A bunch of Oregon researchers have started to run tests on a bunch of drones in the field of agricultural use. Once you take a look at them, they might be enough to interest the inner radio-control geek in you – after all, we are talking about a six-rotor helicopter that revs to life, going straight up and rising quickly above the thousands of potted trees at J. Frank Schmidt & Son Nursery. The whole idea of this exercise? To count the number of trees that are available – and not counting ordinary people and zapping them with some sort of vaporizing laser.
Measuring around three feet across with a bunch of spindly legs, it does resemble a flying spider of sorts without bringing a toy-like air to it. Sophisticated GPS technology will be integrated into the drone, where it will send it over to pre-programmed points while maintaining a constant altitude of 25 meters, which translates to a wee bit higher than 80 feet. Its abdomen will hold a digital camera, while a swiveling housing ensures the camera remains level even if the craft pitches in the wind.

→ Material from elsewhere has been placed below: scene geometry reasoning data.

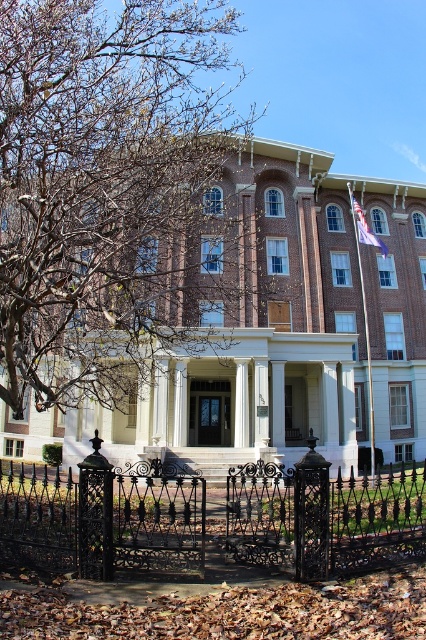 Is point (46, 262) farther from viewer compared to point (354, 224)?

No, it is not.

Who is more distant from viewer, (88, 189) or (380, 252)?

The point (380, 252) is more distant.

Locate an element on the screen. The height and width of the screenshot is (640, 426). brown leafy tree at upper left is located at coordinates tap(111, 195).

Is black wrought iron gate at lower center bigger than white fabric flag at upper right?

Yes, black wrought iron gate at lower center is bigger than white fabric flag at upper right.

Is black wrought iron gate at lower center positioned before white fabric flag at upper right?

Yes, it is in front of white fabric flag at upper right.

You are a GUI agent. You are given a task and a screenshot of the screen. Output one action in this format:
    pyautogui.click(x=<x>, y=<y>)
    Task: Click on the black wrought iron gate at lower center
    The height and width of the screenshot is (640, 426).
    Given the screenshot: What is the action you would take?
    pyautogui.click(x=101, y=518)

You are a GUI agent. You are given a task and a screenshot of the screen. Output one action in this format:
    pyautogui.click(x=<x>, y=<y>)
    Task: Click on the black wrought iron gate at lower center
    The height and width of the screenshot is (640, 426).
    Given the screenshot: What is the action you would take?
    [101, 518]

Between brown leafy tree at upper left and black wrought iron gate at lower center, which one appears on the left side from the viewer's perspective?

brown leafy tree at upper left is more to the left.

Measure the distance between point (20, 417) and camera.

Point (20, 417) is 62.34 meters away from camera.

Find the location of a particular element. Image resolution: width=426 pixels, height=640 pixels. brown leafy tree at upper left is located at coordinates (111, 195). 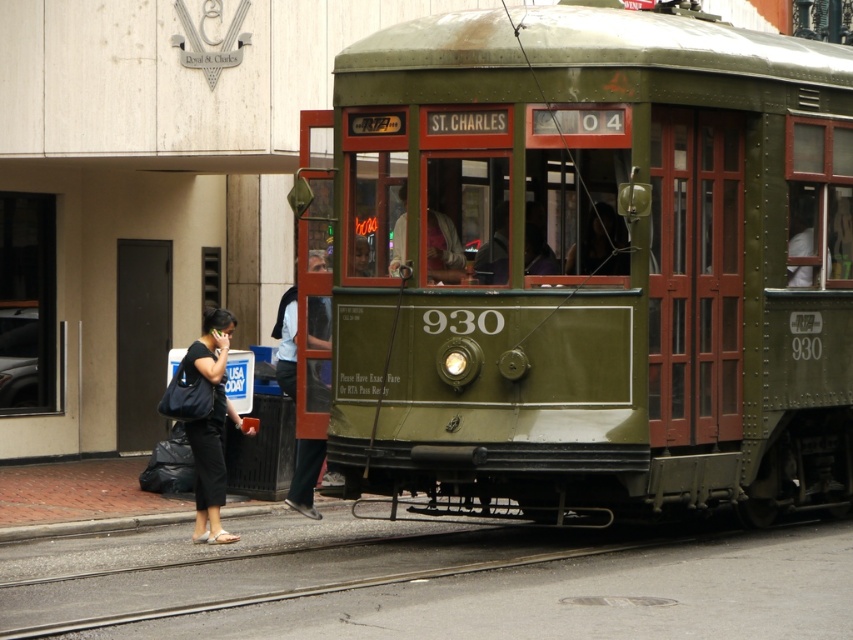 Is black asphalt train track at lower center positioned in front of dark blue jeans at center?

Yes, black asphalt train track at lower center is in front of dark blue jeans at center.

From the picture: Does black asphalt train track at lower center have a greater height compared to dark blue jeans at center?

No, black asphalt train track at lower center is not taller than dark blue jeans at center.

Between point (802, 586) and point (281, 387), which one is positioned in front?

Point (802, 586)

Find the location of a particular element. The image size is (853, 640). black asphalt train track at lower center is located at coordinates (433, 580).

I want to click on green metal train car at center, so click(585, 262).

Can you confirm if green metal train car at center is wider than dark blue jeans at center?

Yes.

This screenshot has height=640, width=853. What are the coordinates of `green metal train car at center` in the screenshot? It's located at (585, 262).

At what (x,y) coordinates should I click in order to perform the action: click on green metal train car at center. Please return your answer as a coordinate pair (x, y). Looking at the image, I should click on (585, 262).

At what (x,y) coordinates should I click in order to perform the action: click on green metal train car at center. Please return your answer as a coordinate pair (x, y). This screenshot has width=853, height=640. Looking at the image, I should click on (585, 262).

From the picture: Which is more to the right, green metal train car at center or black fabric bag at lower left?

green metal train car at center

This screenshot has width=853, height=640. What do you see at coordinates (585, 262) in the screenshot?
I see `green metal train car at center` at bounding box center [585, 262].

Where is `green metal train car at center`? green metal train car at center is located at coordinates (585, 262). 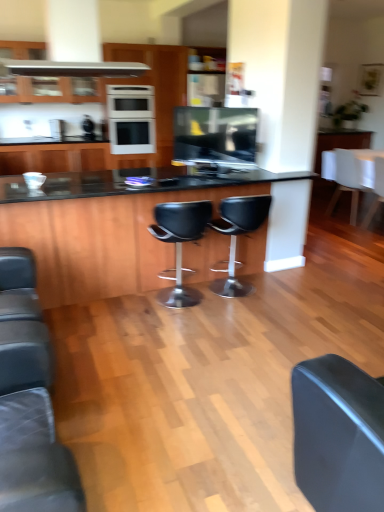 Question: Is white fabric chair at right, arranged as the 3th chair when viewed from the front, oriented away from black leather stool at center, marked as the second chair in a left-to-right arrangement?

Choices:
 (A) yes
 (B) no

Answer: (A)

Question: Considering the relative sizes of white fabric chair at right, which is the 4th chair from left to right, and black leather stool at center, marked as the second chair in a left-to-right arrangement, in the image provided, is white fabric chair at right, which is the 4th chair from left to right, shorter than black leather stool at center, marked as the second chair in a left-to-right arrangement,?

Choices:
 (A) yes
 (B) no

Answer: (B)

Question: From the image's perspective, is white fabric chair at right, which ranks as the 1th chair in right-to-left order, beneath black leather stool at center, the second chair in the front-to-back sequence?

Choices:
 (A) no
 (B) yes

Answer: (A)

Question: Can you confirm if white fabric chair at right, arranged as the 3th chair when viewed from the front, is positioned to the right of black leather stool at center, marked as the second chair in a left-to-right arrangement?

Choices:
 (A) yes
 (B) no

Answer: (A)

Question: Is there a large distance between white fabric chair at right, which is the 4th chair from left to right, and black leather stool at center, the 3th chair from the right?

Choices:
 (A) yes
 (B) no

Answer: (A)

Question: From a real-world perspective, is white fabric chair at right, arranged as the 3th chair when viewed from the front, below black leather stool at center, marked as the second chair in a left-to-right arrangement?

Choices:
 (A) no
 (B) yes

Answer: (A)

Question: Is white matte chair at right, arranged as the 3th chair when viewed from the left, not inside black glass table at center?

Choices:
 (A) no
 (B) yes

Answer: (B)

Question: Is white matte chair at right, arranged as the 3th chair when viewed from the left, shorter than black glass table at center?

Choices:
 (A) no
 (B) yes

Answer: (B)

Question: Is white matte chair at right, the first chair in the back-to-front sequence, bigger than black glass table at center?

Choices:
 (A) no
 (B) yes

Answer: (A)

Question: Can you confirm if white matte chair at right, the 4th chair positioned from the front, is smaller than black glass table at center?

Choices:
 (A) no
 (B) yes

Answer: (B)

Question: Does white matte chair at right, the first chair in the back-to-front sequence, come in front of black glass table at center?

Choices:
 (A) no
 (B) yes

Answer: (A)

Question: Does white matte chair at right, arranged as the 3th chair when viewed from the left, appear on the left side of black glass table at center?

Choices:
 (A) no
 (B) yes

Answer: (A)

Question: Is white matte counter top at right behind white glossy oven at upper center?

Choices:
 (A) no
 (B) yes

Answer: (A)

All aerial images will be downloaded to a sotware that identifies and counts the potted trees. Since Oregon’s nurseries do raise up to millions of trees and bushes for landscaping, it makes perfect sense for critical inventory control, and making counts by hand have proved to be labor-intensive, time consuming and expensive.
It will cost somewhere in the region of $10,000 each, so no worries about anyone purchasing this “just for fun”.